ROME (AFP) - Gangréné par la violence, le soccer italien n'a plus le choix: l'émoi provoqué par la mort de Filippo Raciti, le policier tué lors d'affrontements avec des tifosi à Catane vendredi, doit conduire le gouvernement et les institutions sportives à décider de mesures énergiques.

L'ensemble du soccer s'est arrêté net depuis 48 heures. Et on ne sait pas quand et comment il reprendra: du jamais vu en Italie.

Romano Prodi, le chef du gouvernement, et les dirigeants sportifs sont au diapason: tant que tout ne sera pas mis en oeuvre pour mettre fin à la violence incontrôlée qui pourrit le Calcio, il n'y aura pas un seul match dans le pays.

"La suspension des championnats est une décision sur laquelle je ne bouge pas tant que je n'aurai pas affronté les questions les plus importantes avec le gouvernement", a déclaré dimanche Luca Pancalli, le commissaire extraordinaire de la Fédération italienne de soccer (FIGC).
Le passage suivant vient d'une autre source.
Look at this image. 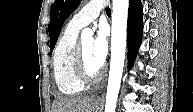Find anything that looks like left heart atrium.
<instances>
[{
	"mask_svg": "<svg viewBox=\"0 0 193 112\" xmlns=\"http://www.w3.org/2000/svg\"><path fill=\"white\" fill-rule=\"evenodd\" d=\"M92 53L95 61L103 66L108 54L107 32L103 26H100L97 35L93 41Z\"/></svg>",
	"mask_w": 193,
	"mask_h": 112,
	"instance_id": "obj_1",
	"label": "left heart atrium"
}]
</instances>
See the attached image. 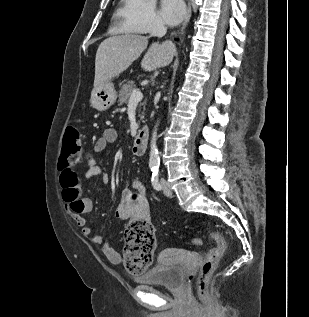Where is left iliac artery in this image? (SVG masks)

Dès lundi matin, une réunion extraordinaire doit rassembler Romano Prodi, le ministre de l'Intérieur Giuliano Amato, la ministre des Sports Giovanna Melandri, le président du Comité olympique (Coni) Gianni Petrucci et Luca Pancalli.

"Nous prendrons les mesures nécessaires, a affirmé de son côté M. Amato. Nous ferons comprendre à ces gens que c'est fini, qu'on ne peut pas aller au stade avec des bombes ou des barres de fer. Nous les arrêterons, quitte à arrêter le soccer".


Responsabiliser les clubs

La presse italienne estimait dimanche que les différents championnats pourraient être suspendus deux semaines et recommencer ensuite à huis clos.
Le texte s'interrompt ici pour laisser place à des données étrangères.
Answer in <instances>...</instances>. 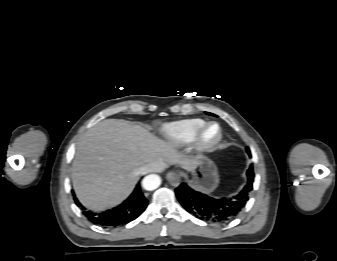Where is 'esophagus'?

D'autres mesures envisagées par le gouvernement pourraient également conduire à l'interdiction pour les supporteurs de se déplacer lors des matches à l'extérieur, voire à l'organisation des rencontres à hauts risques le matin.

L'Italie dispose toutefois déjà d'un arsenal législatif - la loi Pisanu - destiné à réduire les violences dans les stades et qui impose notamment des billets numérotés et nomimatifs ainsi que des contrôles de sécurité renforcés.
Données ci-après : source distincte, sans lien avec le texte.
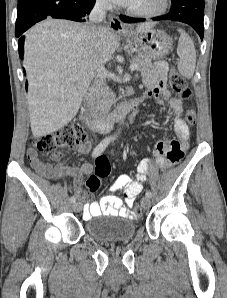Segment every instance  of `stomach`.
Segmentation results:
<instances>
[{
  "instance_id": "0dacf381",
  "label": "stomach",
  "mask_w": 227,
  "mask_h": 298,
  "mask_svg": "<svg viewBox=\"0 0 227 298\" xmlns=\"http://www.w3.org/2000/svg\"><path fill=\"white\" fill-rule=\"evenodd\" d=\"M124 35L138 44L144 54L151 59H163L172 48L171 38L158 29L152 28L141 34L135 31H124Z\"/></svg>"
}]
</instances>
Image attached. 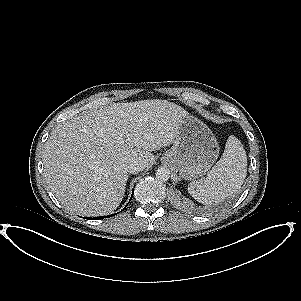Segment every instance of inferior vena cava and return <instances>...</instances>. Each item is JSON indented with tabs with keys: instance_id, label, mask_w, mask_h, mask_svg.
<instances>
[{
	"instance_id": "1",
	"label": "inferior vena cava",
	"mask_w": 301,
	"mask_h": 301,
	"mask_svg": "<svg viewBox=\"0 0 301 301\" xmlns=\"http://www.w3.org/2000/svg\"><path fill=\"white\" fill-rule=\"evenodd\" d=\"M126 168L129 173H136L142 171L144 169V166L137 162H131L127 165Z\"/></svg>"
}]
</instances>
Mais, pour l'instant, de très nombreuses dérogations ont rendu son application inopérante.

Dimanche, à la suite d'une réunion extraordinaire, le Coni a notamment préconisé de responsabiliser les clubs par rapport à leurs tifosi.

Cela fait des années que la violence, mais aussi le racisme, était devenue chose coutumière autour des terrains de football. Coutumière au point d'en devenir anodine.

La mort d'un policier de 38 ans, qui plus est quelques jours après le décès d'un dirigeant d'une équipe amateur à la suite d'une altercation avec des supporteurs adverses, a violemment rappelé le pays à la réalité.

Un peu comme en janvier 1995, lorsqu'un jeune supporteur avait été poignardé et tué en marge d'un match entre le Genoa et l'AC Milan. La tragédie avait à l'époque elle aussi provoqué un fort émoi entraînant notamment l'annulation, le dimanche suivant, de toutes les manifestations sportives.

"Plus jamais ça", avaient alors dit en choeur tous les responsables politiques et sportifs, ce qui devrait aujourd'hui encore plus inciter gouvernement et dirigeants sportifs à frapper fort.

De leur côté, selon la presse, les présidents de clubs et de la Ligue professionnelle (Lega Calcio), inquiets d'éventuelles conséquences économiques, opposeraient eux une "ligne plus souple" de mesures.